Faits et procédure. Invoquant l’existence d’une discrimination syndicale, un salarié exerçant plusieurs mandats de représentation du personnel saisit le conseil de prud’hommes de demandes d’indemnisation et de rappel de salaire. Par jugement avant dire droit du 4 avril 2019, le conseil de prud’hommes a ordonné à la société qui l’employait, en application de l’article 144 du Code de procédure civile N° Lexbase : L1496H48, de produire les historiques de carrière de neuf salariés nommément désignés, ainsi que leurs bulletins de salaire.
Après avoir sollicité l’avis de la Chambre sociale (Cass. avis, 24 avril 2024, n° 21-20.979, FS-D N° Lexbase : A48045QY), le présent arrêt se prononce sur le pourvoi dirigé contre l’arrêt confirmatif de la cour d’appel (CA Caen, 1er juillet 2021, n° 19/01363 N° Lexbase : A92564X4).
La Cour de cassation devait essentiellement se prononcer sur deux points. Elle en a relevé d’office un troisième.
Solution. La Cour examine, d’abord, la licéité, au regard des articles 6 et 23 du RGPD N° Lexbase : L0189K8I, de la production en justice, dans un litige relatif à une discrimination syndicale, en tant qu’éléments de preuve, d’un historique de carrière et de bulletins de paie de salariés nommément désignés, ces documents contenant des données à caractère personnel. Une telle production s’analyse en un traitement de données personnelles initialement collectées à d’autres fins que celle de rapporter une preuve au cours d’une instance prud’homale (CJUE, 2 mars 2023, aff. C-268/21, Norra Stockholm Bygg N° Lexbase : A28209GK). Dès lors, l’appréciation de sa licéité requiert de vérifier, d’une part, l’existence d’une base juridique idoine servant de fondement à ce traitement, et d’autre part, à défaut de consentement des personnes concernées, qu’elle constitue une mesure nécessaire et proportionnée dans une société démocratique (RGPD, art. 6, § 4) et garantit notamment l’indépendance de la justice et des procédures judiciaires ainsi que l’exécution des demandes de droit civil (RGPD, art. 23, § 1). En l’espèce, pour estimer ces conditions remplies, l’arrêt se fonde sur les dispositions :
L’arrêt se prononce, ensuite, sur le point de savoir si les salariés, dont les données personnelles ont été sollicitées, doivent être mis en cause. La Cour de cassation estime que les dispositions de l’article 14 du Code de procédure civile N° Lexbase : L1131H4N, aux termes desquelles nulle partie ne peut être jugée sans avoir été entendue ou appelée, ne peuvent trouver à s’appliquer, dans la mesure où ces personnes sont des tiers au litige et ne sont pas en situation d’indivisibilité avec le responsable du traitement de données. La protection des droits de ces tiers au litige est garantie par le contrôle du juge.

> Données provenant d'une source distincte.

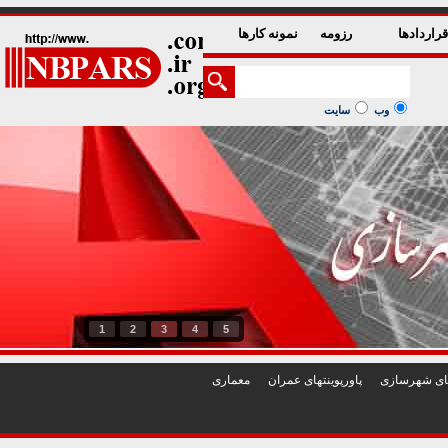
راردادها
رزومه
نمونه کارها
وب
سایت
1
2
3
4
5
تهای شهرسازی
پاورپوينتهای عمران
معماری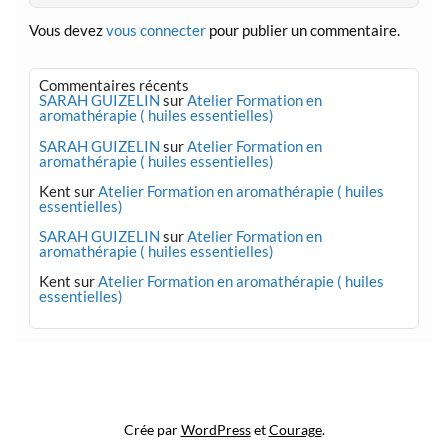
Vous devez
vous connecter
pour publier un commentaire.
Commentaires récents
SARAH GUIZELIN
sur
Atelier Formation en
aromathérapie ( huiles essentielles)
SARAH GUIZELIN
sur
Atelier Formation en
aromathérapie ( huiles essentielles)
Kent
sur
Atelier Formation en aromathérapie ( huiles
essentielles)
SARAH GUIZELIN
sur
Atelier Formation en
aromathérapie ( huiles essentielles)
Kent
sur
Atelier Formation en aromathérapie ( huiles
essentielles)
Mention légale
Crée par
WordPress
et
Courage
.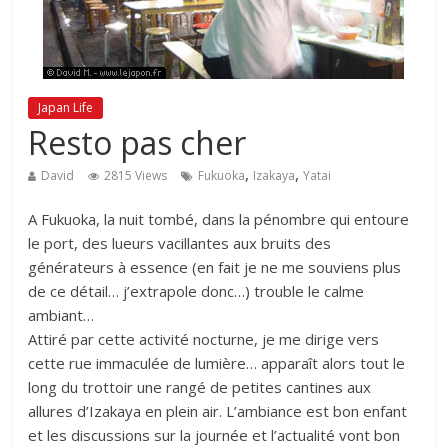
Japan Life
Resto pas cher
,
,
David
2815 Views
Fukuoka
Izakaya
Yatai
A Fukuoka, la nuit tombé, dans la pénombre qui entoure
le port, des lueurs vacillantes aux bruits des
générateurs à essence (en fait je ne me souviens plus
de ce détail… j’extrapole donc…) trouble le calme
ambiant…
Attiré par cette activité nocturne, je me dirige vers
cette rue immaculée de lumière… apparaît alors tout le
long du trottoir une rangé de petites cantines aux
allures d’Izakaya en plein air. L’ambiance est bon enfant
et les discussions sur la journée et l’actualité vont bon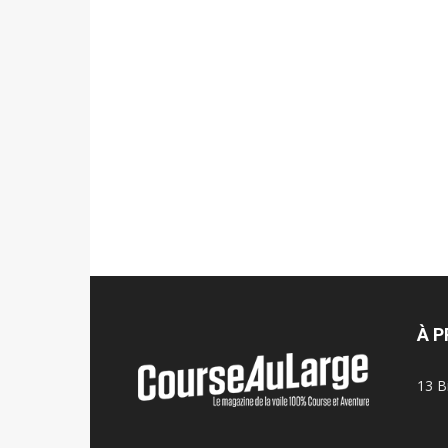
À 
13 B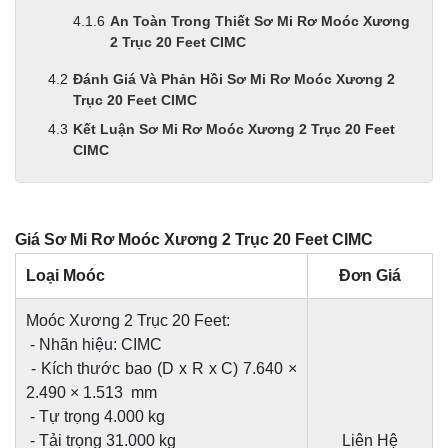
An Toàn Trong Thiết Sơ Mi Rơ Moóc Xương
2 Trục 20 Feet CIMC
Đánh Giá Và Phản Hồi Sơ Mi Rơ Moóc Xương 2
Trục 20 Feet CIMC
Kết Luận Sơ Mi Rơ Moóc Xương 2 Trục 20 Feet
CIMC
Giá Sơ Mi Rơ Moóc Xương 2 Trục 20 Feet CIMC
Loại Moóc
Đơn Giá
Moóc Xương 2 Trục 20 Feet:
- Nhãn hiệu: CIMC
- Kích thước bao (D x R x C) 7.640 ×
2.490 × 1.513 mm
- Tự trọng 4.000 kg
- Tải trọng 31.000 kg
Liên Hệ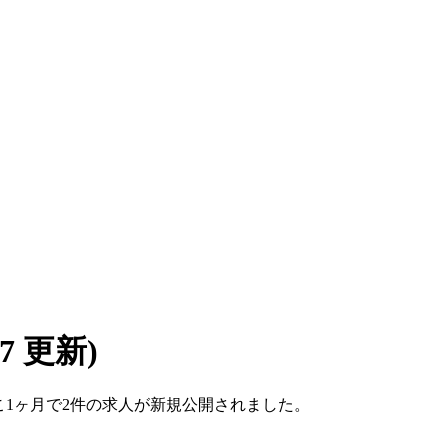
/07 更新)
。ここ1ヶ月で2件の求人が新規公開されました。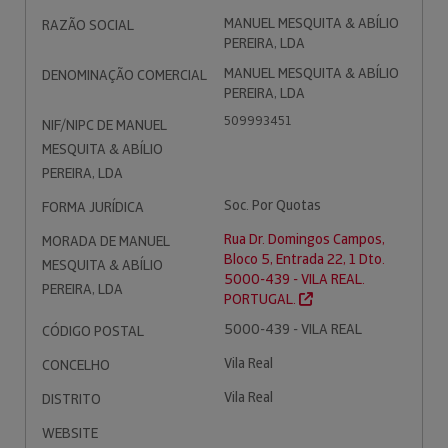
MANUEL MESQUITA & ABÍLIO
RAZÃO SOCIAL
PEREIRA, LDA
MANUEL MESQUITA & ABÍLIO
DENOMINAÇÃO COMERCIAL
PEREIRA, LDA
509993451
NIF/NIPC DE MANUEL
MESQUITA & ABÍLIO
PEREIRA, LDA
Soc. Por Quotas
FORMA JURÍDICA
Rua Dr. Domingos Campos,
MORADA DE MANUEL
Bloco 5, Entrada 22, 1 Dto.
MESQUITA & ABÍLIO
5000-439 - VILA REAL.
PEREIRA, LDA
PORTUGAL.
5000-439 - VILA REAL
CÓDIGO POSTAL
Vila Real
CONCELHO
Vila Real
DISTRITO
WEBSITE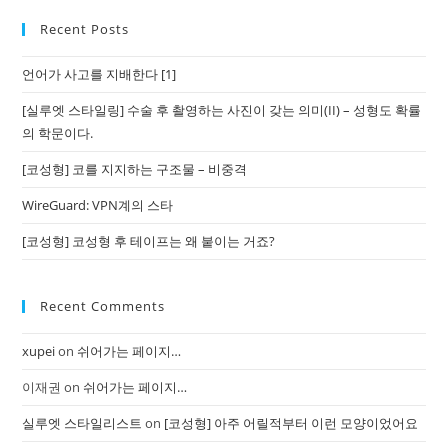
Recent Posts
언어가 사고를 지배한다 [1]
[실루엣 스타일링] 수술 후 촬영하는 사진이 갖는 의미(II) – 성형도 확률
의 학문이다.
[코성형] 코를 지지하는 구조물 – 비중격
WireGuard: VPN계의 스타
[코성형] 코성형 후 테이프는 왜 붙이는 거죠?
Recent Comments
xupei
on
쉬어가는 페이지…
이재권
on
쉬어가는 페이지…
실루엣 스타일리스트
on
[코성형] 아주 어릴적부터 이런 모양이었어요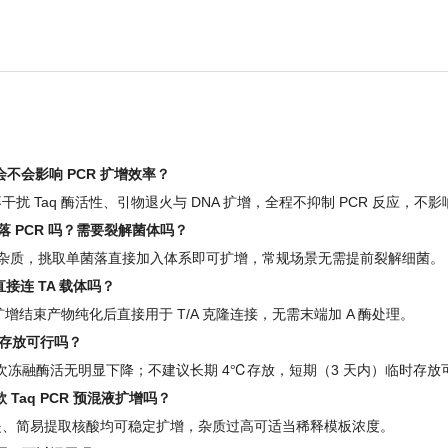
染料会不会影响 PCR 扩增效率？
 Taq 酶活性、引物退火与 DNA 扩增，全程不抑制 PCR 反应，不
做菌落 PCR 吗？需要裂解菌体吗？
受菌体杂质，挑取单菌落直接加入体系即可扩增，常规场景无需提前裂解细菌。
接连 TA 载体吗？
扩增结束产物纯化后直接用于 T/A 克隆连接，无需末端加 A 酶处理。
期存放可行吗？
0次冻融酶活无明显下降；不建议长期 4℃存放，短期（3 天内）临时存放
Taq PCR 预混液扩增吗？
提、简易提取核酸均可稳定扩增，杂质过高可适当稀释模板浓度。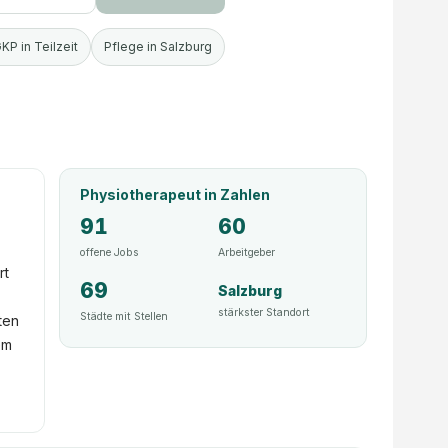
KP in Teilzeit
Pflege in Salzburg
Physiotherapeut
in Zahlen
91
60
offene Jobs
Arbeitgeber
rt
69
Salzburg
stärkster Standort
Städte mit Stellen
ten
em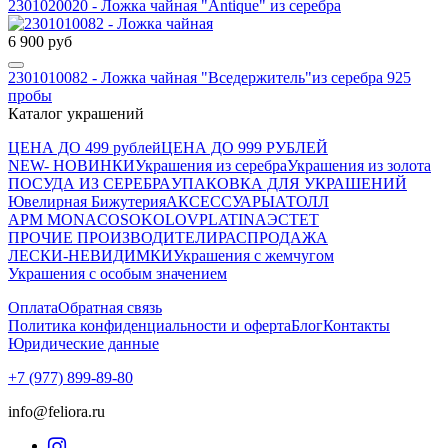
2301020020 - Ложка чайная "Antique" из серебра
6 900 руб
2301010082 - Ложка чайная "Вседержитель"из серебра 925
пробы
Каталог украшений
ЦЕНА ДО 499 рублей
ЦЕНА ДО 999 РУБЛЕЙ
NEW- НОВИНКИ
Украшения из серебра
Украшения из золота
ПОСУДА ИЗ СЕРЕБРА
УПАКОВКА ДЛЯ УКРАШЕНИЙ
Ювелирная Бижутерия
АКСЕССУАРЫ
АТОЛЛ
APM MONACO
SOKOLOV
PLATINA
ЭСТЕТ
ПРОЧИЕ ПРОИЗВОДИТЕЛИ
РАСПРОДАЖА
ЛЕСКИ-НЕВИДИМКИ
Украшения с жемчугом
Украшения с особым значением
Оплата
Обратная связь
Политика конфиденциальности и оферта
Блог
Контакты
Юридические данные
+7 (977) 899-89-80
info@feliora.ru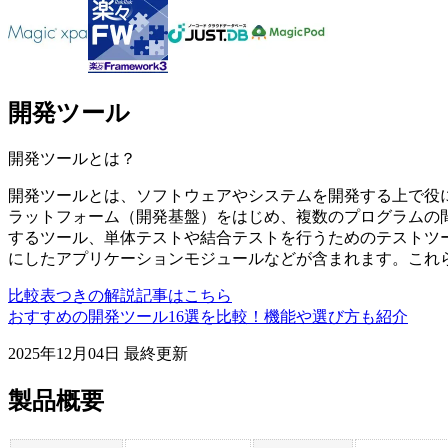
開発ツール
開発ツール
とは？
開発ツールとは、ソフトウェアやシステムを開発する上で役
ラットフォーム（開発基盤）をはじめ、複数のプログラムの間
するツール、単体テストや結合テストを行うためのテストツ
にしたアプリケーションモジュールなどが含まれます。これ
比較表つきの解説記事はこちら
おすすめの開発ツール16選を比較！機能や選び方も紹介
2025年12月04日
最終更新
製品概要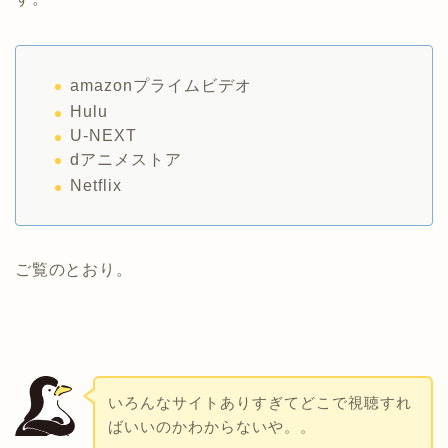
amazonプライムビデオ
Hulu
U-NEXT
dアニメストア
Netflix
ご覧のとおり。
いろんなサイトありすぎてどこで視聴すれ
ばいいのかわからないや。。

Sur un moyen relevé d’office, la cour reproche cependant aux juges du fond de s’être limités, pour ordonner la production d’éléments portant atteinte à la protection de données à caractère personnel, à contrôler le caractère indispensable et unique de ces éléments pour l’exercice par le salarié de son droit à la preuve et le caractère proportionné de l’atteinte au but poursuivi, en l’occurrence l’exercice de sa défense par le salarié, alors qu’ils auraient dû veiller au respect du principe de minimisation des données à caractère personnel et enjoindre aux parties de n’utiliser ces données qu’aux seules fins de l’action en discrimination.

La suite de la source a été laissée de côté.